▶ _Stored data entries_:
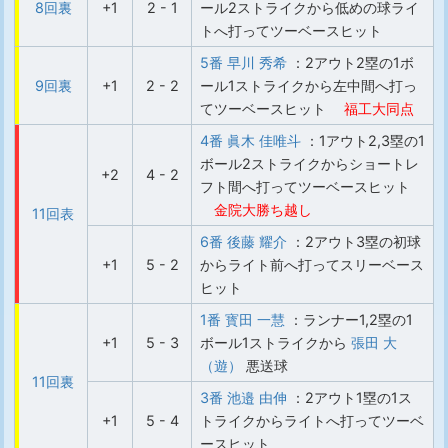
8回裏
+1
2 - 1
ール2ストライクから低めの球ライ
トへ打ってツーベースヒット
5番 早川 秀希
：2アウト2塁の1ボ
9回裏
+1
2 - 2
ール1ストライクから左中間へ打っ
てツーベースヒット
福工大同点
4番 眞木 佳唯斗
：1アウト2,3塁の1
ボール2ストライクからショートレ
+2
4 - 2
フト間へ打ってツーベースヒット
金院大勝ち越し
11回表
6番 後藤 耀介
：2アウト3塁の初球
+1
5 - 2
からライト前へ打ってスリーベース
ヒット
1番 寳田 一慧
：ランナー1,2塁の1
+1
5 - 3
ボール1ストライクから
張田 大
（遊）
悪送球
11回裏
3番 池邉 由伸
：2アウト1塁の1ス
+1
5 - 4
トライクからライトへ打ってツーベ
ースヒット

▶ _Exercise directions_: The entries above need to be printed again exactly; please exclude all pictures.

▶ _Written answer_:
8回裏
+1
2 - 1
ール2ストライクから低めの球ライ
トへ打ってツーベースヒット
5番 早川 秀希
：2アウト2塁の1ボ
9回裏
+1
2 - 2
ール1ストライクから左中間へ打っ
てツーベースヒット
福工大同点
4番 眞木 佳唯斗
：1アウト2,3塁の1
ボール2ストライクからショートレ
+2
4 - 2
フト間へ打ってツーベースヒット
金院大勝ち越し
11回表
6番 後藤 耀介
：2アウト3塁の初球
+1
5 - 2
からライト前へ打ってスリーベース
ヒット
1番 寳田 一慧
：ランナー1,2塁の1
+1
5 - 3
ボール1ストライクから
張田 大
（遊）
悪送球
11回裏
3番 池邉 由伸
：2アウト1塁の1ス
+1
5 - 4
トライクからライトへ打ってツーベ
ースヒット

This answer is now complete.